Hill of Tara makes Smithsonian endangered list
One of the most respected educational and research institutes in the United States, Smithsonian, has listed the Hill of Tara among the 15 must-see endangered cultural treasures in the world.
The Co Meath site, which was the ancient seat of the High Kings of Ireland, has been the subject of controversy with the nearby construction of the M3 road.

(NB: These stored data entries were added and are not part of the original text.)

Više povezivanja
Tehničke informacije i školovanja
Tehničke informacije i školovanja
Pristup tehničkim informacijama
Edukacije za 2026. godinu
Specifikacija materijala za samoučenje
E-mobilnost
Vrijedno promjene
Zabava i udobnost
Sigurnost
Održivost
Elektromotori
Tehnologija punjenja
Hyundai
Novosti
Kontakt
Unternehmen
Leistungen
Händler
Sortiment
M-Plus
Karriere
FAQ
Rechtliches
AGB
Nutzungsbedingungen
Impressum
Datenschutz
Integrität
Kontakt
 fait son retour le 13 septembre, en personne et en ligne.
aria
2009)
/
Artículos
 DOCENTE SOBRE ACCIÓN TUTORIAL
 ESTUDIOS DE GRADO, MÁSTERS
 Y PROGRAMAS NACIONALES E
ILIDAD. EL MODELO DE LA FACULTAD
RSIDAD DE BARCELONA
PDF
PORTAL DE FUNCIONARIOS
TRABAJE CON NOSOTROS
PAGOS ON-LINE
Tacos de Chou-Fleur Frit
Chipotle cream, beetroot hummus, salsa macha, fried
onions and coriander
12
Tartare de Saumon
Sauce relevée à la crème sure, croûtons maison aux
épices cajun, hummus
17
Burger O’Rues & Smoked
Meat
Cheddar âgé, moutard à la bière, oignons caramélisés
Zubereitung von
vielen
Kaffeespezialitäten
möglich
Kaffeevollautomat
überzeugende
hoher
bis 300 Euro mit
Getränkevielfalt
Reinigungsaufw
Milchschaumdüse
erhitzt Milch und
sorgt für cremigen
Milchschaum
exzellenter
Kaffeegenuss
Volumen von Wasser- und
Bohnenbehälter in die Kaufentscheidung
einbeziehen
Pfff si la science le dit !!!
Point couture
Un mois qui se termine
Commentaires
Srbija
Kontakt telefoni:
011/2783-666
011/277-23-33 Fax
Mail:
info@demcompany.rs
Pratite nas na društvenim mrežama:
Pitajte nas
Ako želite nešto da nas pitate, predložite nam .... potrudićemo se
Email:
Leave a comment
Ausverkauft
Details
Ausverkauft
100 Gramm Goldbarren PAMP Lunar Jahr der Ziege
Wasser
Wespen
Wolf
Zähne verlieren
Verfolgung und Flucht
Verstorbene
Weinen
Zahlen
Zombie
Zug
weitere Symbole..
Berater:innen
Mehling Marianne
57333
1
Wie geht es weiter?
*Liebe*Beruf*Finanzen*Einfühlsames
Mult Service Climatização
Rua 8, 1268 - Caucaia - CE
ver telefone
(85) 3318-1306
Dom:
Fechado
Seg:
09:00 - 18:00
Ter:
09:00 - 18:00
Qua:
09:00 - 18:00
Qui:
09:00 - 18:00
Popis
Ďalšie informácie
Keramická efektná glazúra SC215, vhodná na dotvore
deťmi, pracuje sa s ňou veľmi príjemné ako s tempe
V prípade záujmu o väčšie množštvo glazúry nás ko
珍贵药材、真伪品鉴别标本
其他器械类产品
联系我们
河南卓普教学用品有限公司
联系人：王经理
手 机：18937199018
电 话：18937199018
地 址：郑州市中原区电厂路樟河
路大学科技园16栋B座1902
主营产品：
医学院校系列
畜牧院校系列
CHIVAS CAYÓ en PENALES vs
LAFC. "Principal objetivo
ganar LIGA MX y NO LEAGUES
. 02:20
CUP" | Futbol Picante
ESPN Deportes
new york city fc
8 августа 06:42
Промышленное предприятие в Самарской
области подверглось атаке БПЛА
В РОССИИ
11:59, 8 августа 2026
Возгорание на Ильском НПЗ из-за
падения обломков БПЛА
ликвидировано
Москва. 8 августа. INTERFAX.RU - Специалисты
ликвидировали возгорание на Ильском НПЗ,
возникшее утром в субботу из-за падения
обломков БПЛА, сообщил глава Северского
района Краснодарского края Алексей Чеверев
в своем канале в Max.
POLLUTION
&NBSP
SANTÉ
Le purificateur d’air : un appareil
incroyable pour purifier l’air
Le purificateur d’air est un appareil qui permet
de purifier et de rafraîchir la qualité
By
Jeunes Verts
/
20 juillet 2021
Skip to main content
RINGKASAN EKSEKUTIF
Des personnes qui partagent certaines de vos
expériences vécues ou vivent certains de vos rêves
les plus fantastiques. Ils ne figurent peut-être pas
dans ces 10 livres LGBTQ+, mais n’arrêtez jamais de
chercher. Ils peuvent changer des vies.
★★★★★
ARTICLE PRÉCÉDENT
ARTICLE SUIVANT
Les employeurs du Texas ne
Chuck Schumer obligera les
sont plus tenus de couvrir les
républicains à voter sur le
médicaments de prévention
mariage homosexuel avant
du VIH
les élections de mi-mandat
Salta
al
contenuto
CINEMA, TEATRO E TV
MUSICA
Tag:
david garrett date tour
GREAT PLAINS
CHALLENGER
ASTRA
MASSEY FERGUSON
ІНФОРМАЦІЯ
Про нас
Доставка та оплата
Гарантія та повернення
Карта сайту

Campaigners say the road will cut through one of Ireland’s most important historical sites, but the National Roads Authority says the new motorway will be further away from the hill than the existing route.
The motorway is scheduled to be finished in the middle of next year, but may be completed before that.
In its March edition of its magazine, Smithsonian says “the only music you're likely to hear around Tara nowadays is the clang of construction equipment”. The magazine is dominated by “14 other precious historic and artistic sites” around the world which it says “can be visited today, but might be gone tomorrow”.
“Each testifies to our urge to build and create; each reminds us of how much we stand to lose,” the magazine says.
Other sites include the reputed birthplace of Jesus Christ, the Church of the Nativity in Bethlehem, Chan Chan in Peru which was the largest city in the Americas about 600 years ago, and the crumbling iconic Route 66 which starts in Chicago and passes through Missouri, Kansas, Oklahoma, Texas, New Mexico and Arizona before ending in Los Angeles.
Vincent Salafia, campaigner with the TaraWatch group, urged the Government to take the Smithsonian’s advice.
“This should send a clear message to both the Irish Government, and Unesco, that they cannot proceed with inscribing the Hill of Tara as a World Heritage Site, unless the M3 is re-routed,” he said.
“Action must be taken now, to avoid the Stonehenge scenario, where the UK Government is being told by Unesco to spend one billion pounds moving the roads there.”
The Department of Environment and Minister John Gormley are drawing up a shortlist of sites to be considered as Unesco world heritage sites.